CMT: Há previsão de novas unidades?
AB: Sim, temos orçamento federal para novas unidades. Mas, estamos analisando a capacidade que o Estado tem de colocar profissionais para tomar conta. Talvez, adotemos a estratégia de diminuir algumas cadeias pequenas no interior para juntar nas maiores. Por exemplo, a unidade de Várzea Grande vai ter mais de mil vagas, e cadeias no interior têm trinta, 40 vagas. O que eu faço? Tiro o pessoal dessas unidades e o centralizo nas maiores.
CMT: O aperto financeiro que o governo reclama tem travado ações da segurança?
AB: Tem um monte de processos que estão andando em paralelo à escassez do Estado. Temos uma parceria, por exemplo, para o sistema de comunicação, que hoje é analógica e qualquer um pode copiar os canais. Desde 2013, tem tentativa de convênio rodando que ficou parado um tempo e quando cheguei em janeiro consegui destravar. É convênio para fazer comunicação criptografada na faixa de fronteira na Baixada Cuiabana. Acredito que até agosto deste ano vamos ter comunicação criptografada de Comodoro a Cáceres, de Cáceres até Cuiabá.
CMT: O governo federal não vai assumir a patrulha da fronteira?
AB: Nós temos 900 km de fronteira, 700 deles são de faixa seca, e 130 homens do Gefron (Grupo Especial de Segurança na Fronteira) para tomar conta. É muito pouco. Nós temos o Pantanal abandonado, ninguém toma conta e ele faz fronteira com a Bolívia. Cadê a Marinha? Eu via intervenção do Rio de Janeiro pelo Exército, mas se a gente não tomar conta das fronteiras do Brasil não vamos resolver os problemas das favelas do Rio de Janeiro nem de São Paulo. A gente não produz cocaína no Rio ou em São Paulo, ela vem da fronteira. Não temos nenhuma fábrica de armamento pesado, ela vem da fronteira. Ou o governo federal assume a responsabilidade constitucional de tomar conta da fronteira ou nunca vamos conseguir resolver o problema do crime organizado, envolvido com droga e armamento, nos grandes centros.

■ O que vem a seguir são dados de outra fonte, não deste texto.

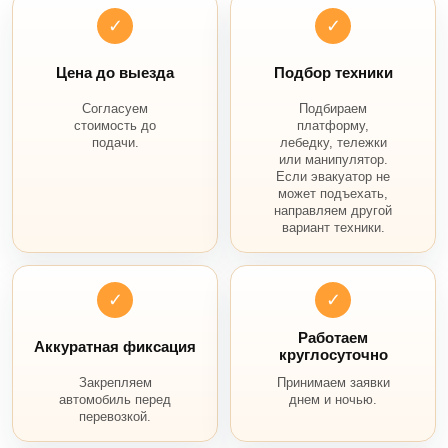
✓
✓
Цена до выезда
Подбор техники
Согласуем
Подбираем
стоимость до
платформу,
подачи.
лебедку, тележки
или манипулятор.
Если эвакуатор не
может подъехать,
направляем другой
вариант техники.
✓
✓
Работаем
Аккуратная фиксация
круглосуточно
Закрепляем
Принимаем заявки
автомобиль перед
днем и ночью.
перевозкой.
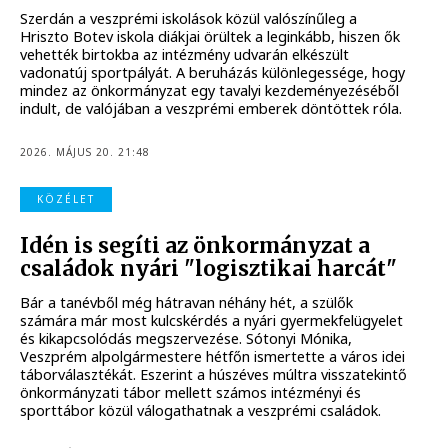
Szerdán a veszprémi iskolások közül valószínűleg a
Hriszto Botev iskola diákjai örültek a leginkább, hiszen ők
vehették birtokba az intézmény udvarán elkészült
vadonatúj sportpályát. A beruházás különlegessége, hogy
mindez az önkormányzat egy tavalyi kezdeményezéséből
indult, de valójában a veszprémi emberek döntöttek róla.
2026. MÁJUS 20. 21:48
KÖZÉLET
Idén is segíti az önkormányzat a
családok nyári "logisztikai harcát"
Bár a tanévből még hátravan néhány hét, a szülők
számára már most kulcskérdés a nyári gyermekfelügyelet
és kikapcsolódás megszervezése. Sótonyi Mónika,
Veszprém alpolgármestere hétfőn ismertette a város idei
táborválasztékát. Eszerint a húszéves múltra visszatekintő
önkormányzati tábor mellett számos intézményi és
sporttábor közül válogathatnak a veszprémi családok.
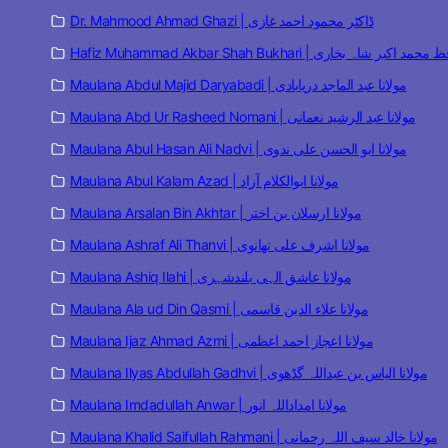
Dr. Mahmood Ahmad Ghazi | ڈاکٹر محمود احمد غازی
Hafiz Muhammad Akbar Shah Bukhari | مد اکبر شاہ بخاری
Maulana Abdul Majid Daryabadi | مولانا عبد الماجد دریابادی
Maulana Abd Ur Rasheed Nomani | مولانا عبد الرشید نعمانی
Maulana Abul Hasan Ali Nadvi | مولانا ابو الحسن علی ندوی
Maulana Abul Kalam Azad | مولانا ابوالکلام آزاد
Maulana Arsalan Bin Akhtar | مولانا ارسلان بن اختر
Maulana Ashraf Ali Thanvi | مولانا اشرف علی تھانوی
Maulana Ashiq Ilahi | مولانا عاشق الہی بلندشہری
Maulana Ala ud Din Qasmi | مولانا علاء الدین قاسمی
Maulana Ijaz Ahmad Azmi | مولانا اعجاز احمد اعظمی
Maulana Ilyas Abdullah Gadhvi | مولانا الیاس بن عبداللہ گڈھوی
Maulana Imdadullah Anwar | مولانا امداداللہ انور
Maulana Khalid Saifullah Rahmani | مولانا خالد سیف اللہ رحمانی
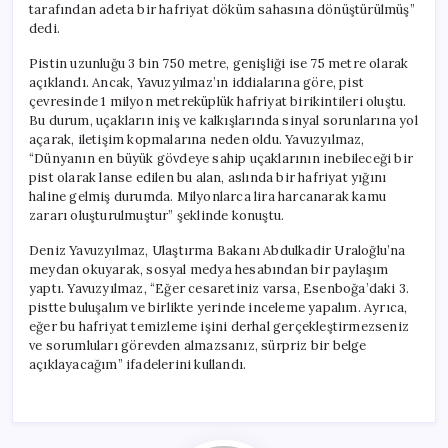
tarafından adeta bir hafriyat döküm sahasına dönüştürülmüş”
dedi.
Pistin uzunluğu 3 bin 750 metre, genişliği ise 75 metre olarak
açıklandı. Ancak, Yavuzyılmaz’ın iddialarına göre, pist
çevresinde 1 milyon metreküplük hafriyat birikintileri oluştu.
Bu durum, uçakların iniş ve kalkışlarında sinyal sorunlarına yol
açarak, iletişim kopmalarına neden oldu. Yavuzyılmaz,
“Dünyanın en büyük gövdeye sahip uçaklarının inebileceği bir
pist olarak lanse edilen bu alan, aslında bir hafriyat yığını
haline gelmiş durumda. Milyonlarca lira harcanarak kamu
zararı oluşturulmuştur” şeklinde konuştu.
Deniz Yavuzyılmaz, Ulaştırma Bakanı Abdulkadir Uraloğlu’na
meydan okuyarak, sosyal medya hesabından bir paylaşım
yaptı. Yavuzyılmaz, “Eğer cesaretiniz varsa, Esenboğa’daki 3.
pistte buluşalım ve birlikte yerinde inceleme yapalım. Ayrıca,
eğer bu hafriyat temizleme işini derhal gerçekleştirmezseniz
ve sorumluları görevden almazsanız, sürpriz bir belge
açıklayacağım” ifadelerini kullandı.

CMT: Qual é o foco da sua gestão?
AB: Tecnologia e inteligência. A nossa ideia é adotar o Estado de muita tecnologia, sistema de vídeo monitoramento e comunicação, trazer a tecnologia para a presença da segurança para utilizar no trabalho de homem de rua, embarcar tecnologia com segurança – câmeras, Big Data (sistema para análise de grande volume de dados). Se conseguirmos fazer isso, vamos dar um upgrade muito grande. Nos grandes centros do mundo, o uso de câmeras é contumaz, em cada esquina tem uma câmara. No Brasil, não temos isso. Se não fizermos isso, não vamos ficar com números assustadores de criminalidade.